On April 13, 2017, the Government of Canada introduced Bill C-46, which reformed the Criminal Code transportation regime as promised in the 2015 Liberal platform. The bill passed Parliament on June 20, 2018 and received Royal Assent on June 21, 2018. The new law will better deter and detect drug and alcohol-impaired driving. However, TIAC is mindful that this law will affect some non-resident travellers.
The biggest change will be that foreign nationals with equivalent foreign impaired driving convictions would no longer be eligible for ‘deemed rehabilitation’. Essentially, where Canada Border Services Agency (CBSA) officers used to be able to use discretion on the circumstances of the charges, they will now automatically be deemed inadmissible regardless of the circumstances. Because of this, tourism businesses who believe that this will impact their clients should make efforts to ensure that they are aware of the avenues they will need to take prior to travelling to Canada.
Under the new law subsection 320.19(1), the only avenue for rehabilitation available to a foreign national would be a formal application for rehabilitation, regardless of whether it is a single offence or the time passed since the offence.
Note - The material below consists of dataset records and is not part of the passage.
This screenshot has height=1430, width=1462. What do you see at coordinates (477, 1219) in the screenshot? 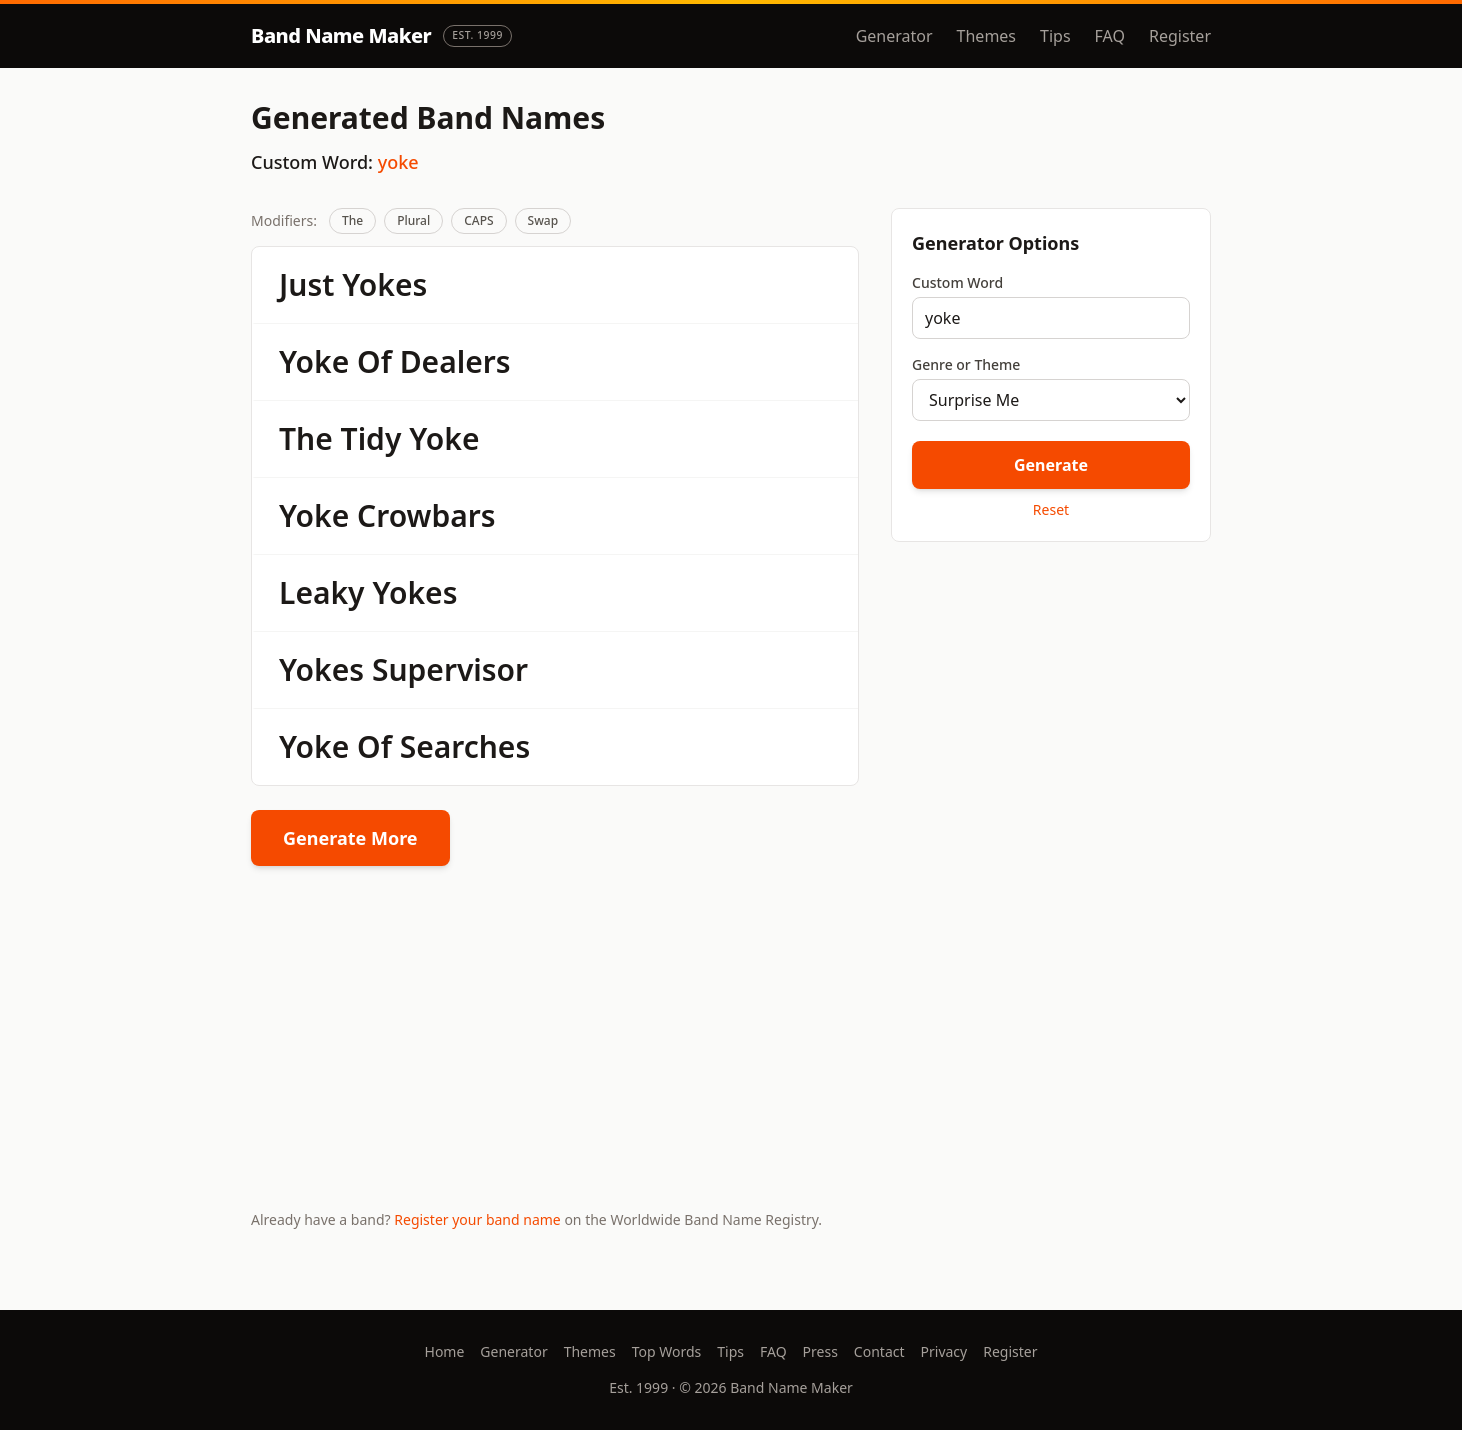
I see `Register your band name` at bounding box center [477, 1219].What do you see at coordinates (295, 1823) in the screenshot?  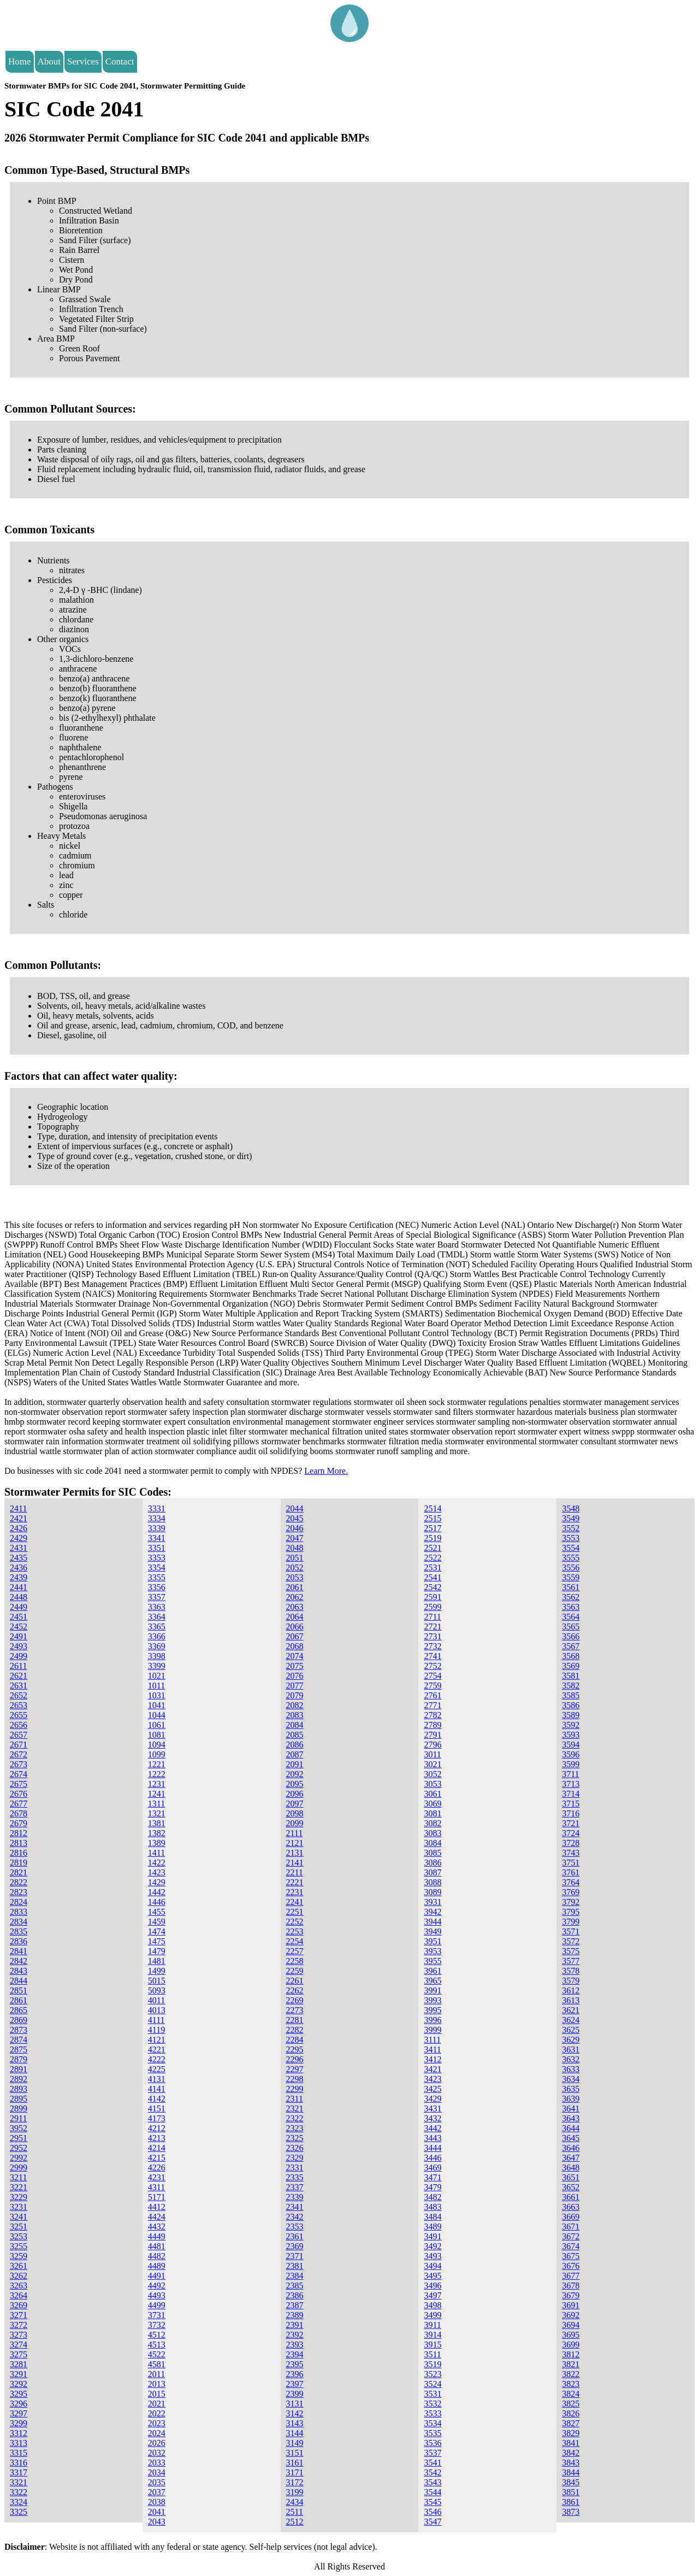 I see `2099` at bounding box center [295, 1823].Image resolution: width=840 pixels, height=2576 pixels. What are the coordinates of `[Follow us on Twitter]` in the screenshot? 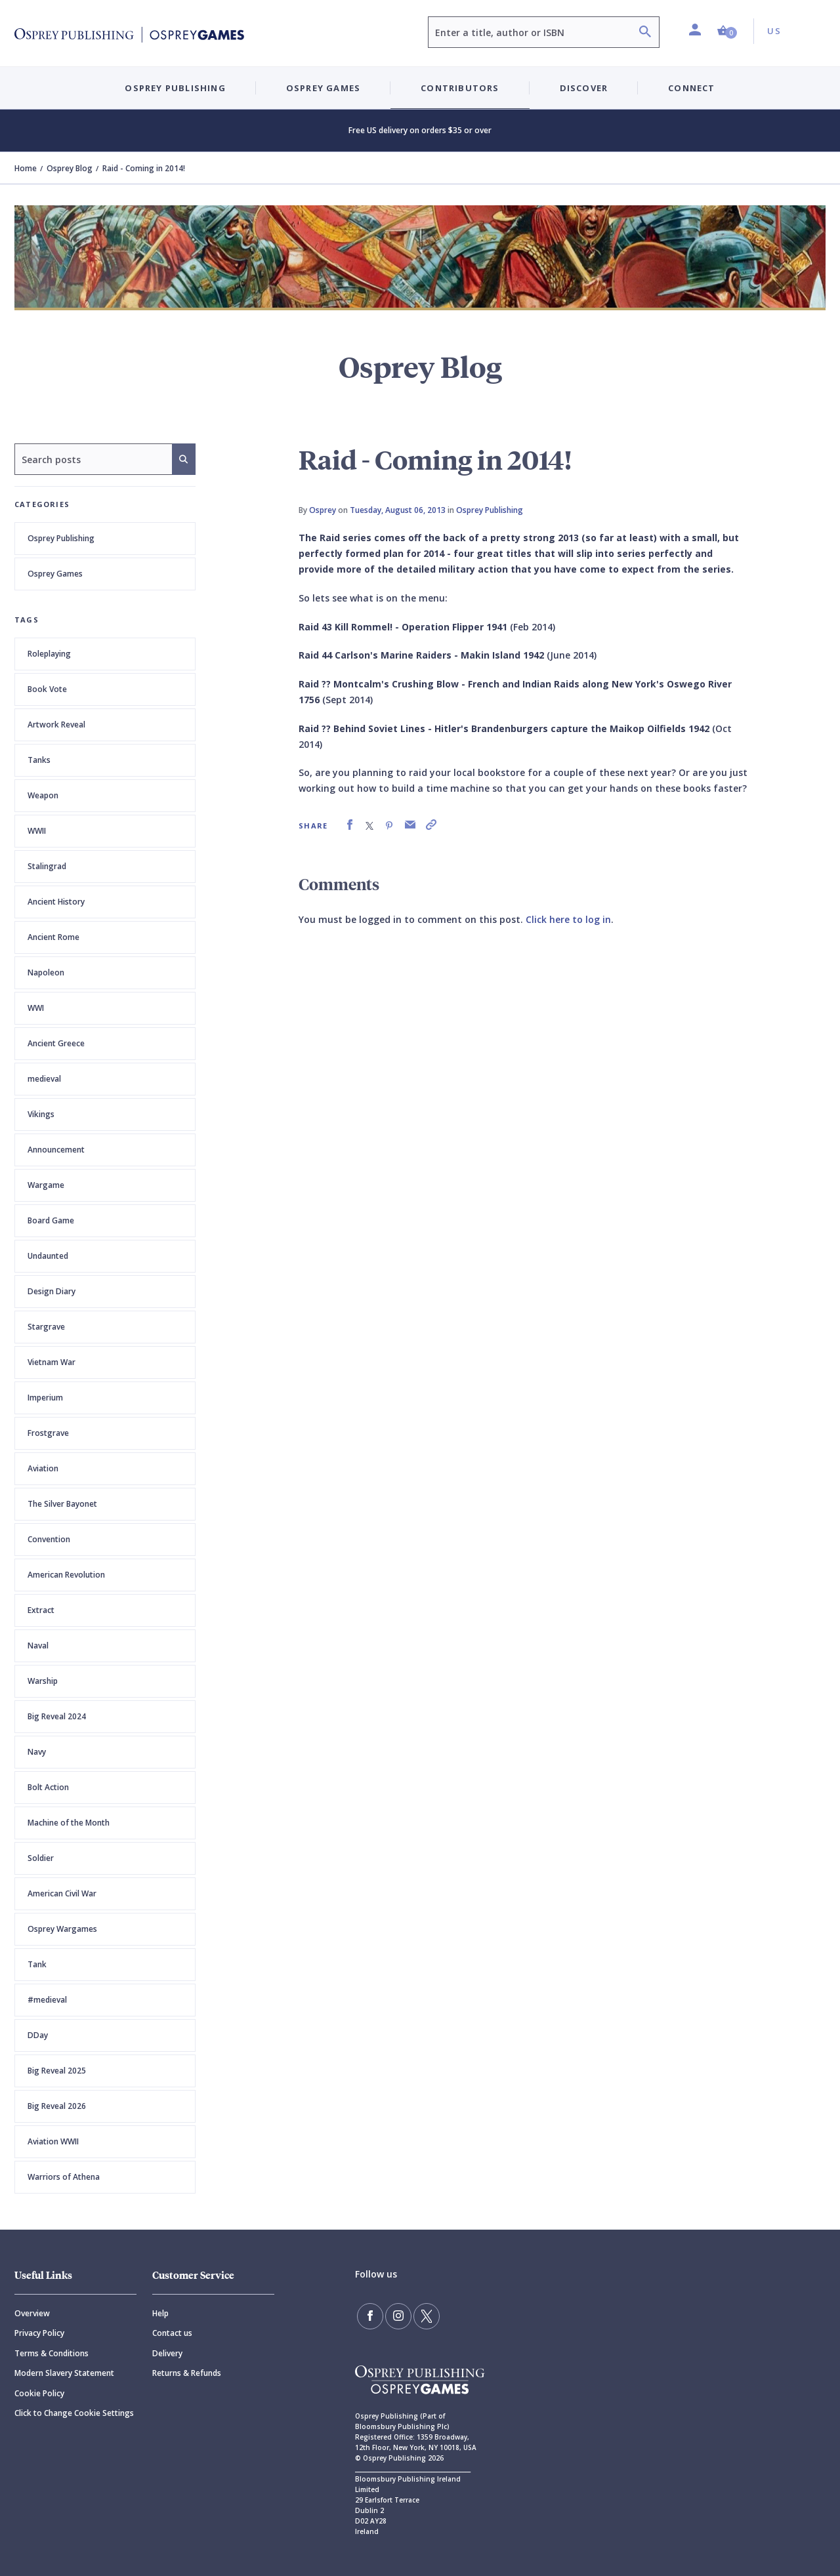 It's located at (426, 2316).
A foreign national could seek temporary relief by applying for a temporary resident permit (TRP). However, a higher level of ministerial authority – a superintendent at a port of entry (POE) – will be required and there is no guarantee that the TRP will be granted without the application for rehabilitation.
TIAC will continue to work with the CBSA and IRCC to help ensure that foreign visitors with convictions are informed of the new admissibility application process. We will monitor these reforms for negative impacts on our sectors, and will work with our partners and stakeholders to examine a reintroduction of “deemed rehabilitation” measures.